The draft lessons expanded to an unwieldy size frequently in the process, and then had to be pruned back so that they were short enough to be used in the ebb and flow of church or community life. As one psychologist working in an inner city mission in New York City said, “I get it. This book is very short, but it covers everything.” While there is certainly a place for academic tomes on trauma and healing, church leaders need something in short and simple.
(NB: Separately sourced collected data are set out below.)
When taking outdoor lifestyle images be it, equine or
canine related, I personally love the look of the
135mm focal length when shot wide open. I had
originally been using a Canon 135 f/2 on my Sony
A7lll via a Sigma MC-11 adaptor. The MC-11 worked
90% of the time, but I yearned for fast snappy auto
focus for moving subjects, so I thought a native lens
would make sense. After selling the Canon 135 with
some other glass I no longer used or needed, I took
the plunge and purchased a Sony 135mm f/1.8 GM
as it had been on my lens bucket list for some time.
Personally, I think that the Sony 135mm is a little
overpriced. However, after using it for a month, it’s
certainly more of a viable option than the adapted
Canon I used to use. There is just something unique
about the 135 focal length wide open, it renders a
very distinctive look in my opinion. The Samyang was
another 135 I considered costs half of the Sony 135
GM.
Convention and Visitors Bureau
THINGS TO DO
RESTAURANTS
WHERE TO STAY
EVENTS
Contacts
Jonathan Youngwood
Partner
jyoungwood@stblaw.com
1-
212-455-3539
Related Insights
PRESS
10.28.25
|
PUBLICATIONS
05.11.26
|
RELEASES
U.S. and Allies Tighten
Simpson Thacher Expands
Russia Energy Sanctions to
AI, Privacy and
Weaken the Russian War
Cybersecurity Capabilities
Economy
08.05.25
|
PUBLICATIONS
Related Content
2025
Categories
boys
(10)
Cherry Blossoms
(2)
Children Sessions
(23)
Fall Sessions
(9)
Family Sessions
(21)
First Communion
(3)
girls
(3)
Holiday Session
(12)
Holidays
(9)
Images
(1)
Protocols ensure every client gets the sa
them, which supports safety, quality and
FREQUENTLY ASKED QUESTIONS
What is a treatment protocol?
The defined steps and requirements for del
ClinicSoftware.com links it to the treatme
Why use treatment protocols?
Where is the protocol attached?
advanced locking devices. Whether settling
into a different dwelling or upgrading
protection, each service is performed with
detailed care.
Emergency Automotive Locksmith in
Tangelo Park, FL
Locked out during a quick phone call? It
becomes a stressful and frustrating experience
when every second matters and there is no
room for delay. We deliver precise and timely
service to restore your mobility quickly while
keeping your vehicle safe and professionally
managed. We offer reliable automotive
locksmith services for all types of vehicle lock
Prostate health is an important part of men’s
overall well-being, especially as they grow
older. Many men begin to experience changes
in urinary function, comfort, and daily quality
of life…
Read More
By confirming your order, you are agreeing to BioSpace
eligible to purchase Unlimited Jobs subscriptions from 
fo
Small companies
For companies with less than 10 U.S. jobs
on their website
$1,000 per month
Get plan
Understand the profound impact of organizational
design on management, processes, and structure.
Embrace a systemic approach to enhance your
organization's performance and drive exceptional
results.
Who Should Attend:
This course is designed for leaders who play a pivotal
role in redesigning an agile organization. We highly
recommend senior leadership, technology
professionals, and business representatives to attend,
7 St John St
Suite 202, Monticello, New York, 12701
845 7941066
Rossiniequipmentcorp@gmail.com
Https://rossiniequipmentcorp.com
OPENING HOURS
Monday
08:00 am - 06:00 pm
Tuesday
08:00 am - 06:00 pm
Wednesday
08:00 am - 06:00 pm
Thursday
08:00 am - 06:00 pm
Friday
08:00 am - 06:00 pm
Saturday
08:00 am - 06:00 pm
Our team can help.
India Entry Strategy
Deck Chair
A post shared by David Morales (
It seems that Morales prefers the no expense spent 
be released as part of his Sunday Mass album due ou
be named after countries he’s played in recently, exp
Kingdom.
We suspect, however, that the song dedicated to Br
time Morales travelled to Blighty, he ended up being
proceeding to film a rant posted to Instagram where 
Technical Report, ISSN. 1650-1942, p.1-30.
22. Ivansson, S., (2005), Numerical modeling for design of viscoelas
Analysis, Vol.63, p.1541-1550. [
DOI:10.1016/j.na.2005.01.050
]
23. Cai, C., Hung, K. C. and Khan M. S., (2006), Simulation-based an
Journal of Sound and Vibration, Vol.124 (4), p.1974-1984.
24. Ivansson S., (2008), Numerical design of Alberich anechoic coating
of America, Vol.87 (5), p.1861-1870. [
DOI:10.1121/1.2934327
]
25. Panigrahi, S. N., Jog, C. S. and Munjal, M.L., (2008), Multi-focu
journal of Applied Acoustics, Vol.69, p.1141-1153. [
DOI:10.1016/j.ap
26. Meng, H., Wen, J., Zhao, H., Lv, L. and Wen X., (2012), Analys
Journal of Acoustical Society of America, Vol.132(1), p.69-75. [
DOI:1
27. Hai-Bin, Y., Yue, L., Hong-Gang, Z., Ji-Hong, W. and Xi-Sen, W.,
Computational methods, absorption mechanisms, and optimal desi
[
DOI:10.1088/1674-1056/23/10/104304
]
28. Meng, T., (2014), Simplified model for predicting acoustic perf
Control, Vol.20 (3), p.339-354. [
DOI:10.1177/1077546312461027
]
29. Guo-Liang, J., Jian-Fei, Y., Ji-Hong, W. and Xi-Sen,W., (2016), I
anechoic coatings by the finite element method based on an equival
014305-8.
The fusion of Bible and mental health grew as the years went by. We discovered that the Bible has a lot to say about healing from trauma. In fact, the Society of Biblical Literature has an entire unit on ‘the Hermeneutics of Trauma,” where scholars look at the Bible through the lens of trauma and disaster studies, and then look at trauma through the lens of biblical studies. In her book, Jeremiah: Pain and Promise, Kathleen O’Conner refers to the book of Jeremiah as a survival manual for trauma victims.

Gaining Acceptance

When we first presented the importance of people expressing their pain honestly and openly, church leaders in Africa resisted. “That’s fine for you in the West. You’re liberal. We Africans have faith in the promises of God.” Still, they experienced some relief of their trauma when they told their stories to one another, often the first time they had told anyone of their painful experiences. When we saw these pastors for the follow-up session, we examined the lament Psalms and had them write their own. Curiously, most African cultures have a lament tradition complete with certain types of songs, rhythms, dance, and postures, but most African Christians have not used that tradition in their Christian experience, thinking it to be pagan. One pastor from Nigeria then said, “When I get home, I’m teaching laments. I’ve never done this before, but this is what we need.” Once the link was made, African Christians can connect their rich tradition with their Christian experience.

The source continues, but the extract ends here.